**BRIEF**
Only the lines holding "Mount" are wanted. Copy every one from the records below.

Collected data:
== Segment start ==
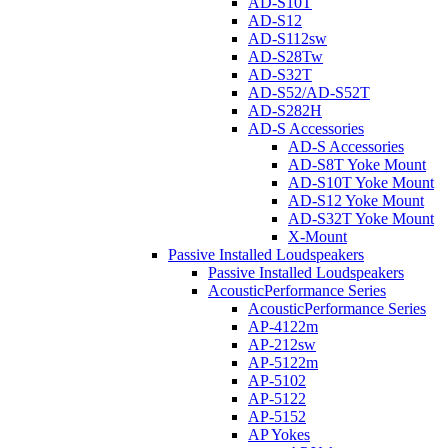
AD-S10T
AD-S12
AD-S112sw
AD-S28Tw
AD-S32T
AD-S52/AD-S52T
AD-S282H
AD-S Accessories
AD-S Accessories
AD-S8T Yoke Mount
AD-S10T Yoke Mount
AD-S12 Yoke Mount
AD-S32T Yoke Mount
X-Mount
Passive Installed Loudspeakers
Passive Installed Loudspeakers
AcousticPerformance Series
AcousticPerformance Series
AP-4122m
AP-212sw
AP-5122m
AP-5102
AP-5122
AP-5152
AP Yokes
== Segment end ==
== Segment start ==
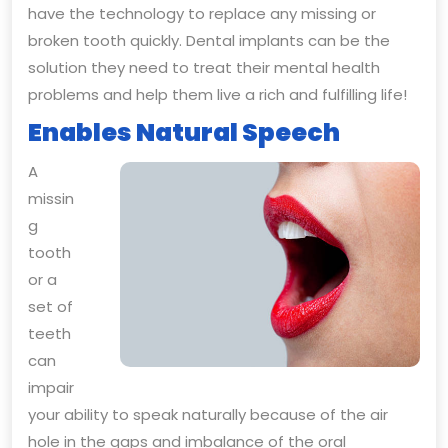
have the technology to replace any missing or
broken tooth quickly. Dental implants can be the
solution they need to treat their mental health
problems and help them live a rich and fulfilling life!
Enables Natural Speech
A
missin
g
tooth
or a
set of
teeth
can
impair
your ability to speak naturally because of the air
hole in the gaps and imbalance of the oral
== Segment end ==
**REPLY**
AD-S8T Yoke Mount
AD-S10T Yoke Mount
AD-S12 Yoke Mount
AD-S32T Yoke Mount
X-Mount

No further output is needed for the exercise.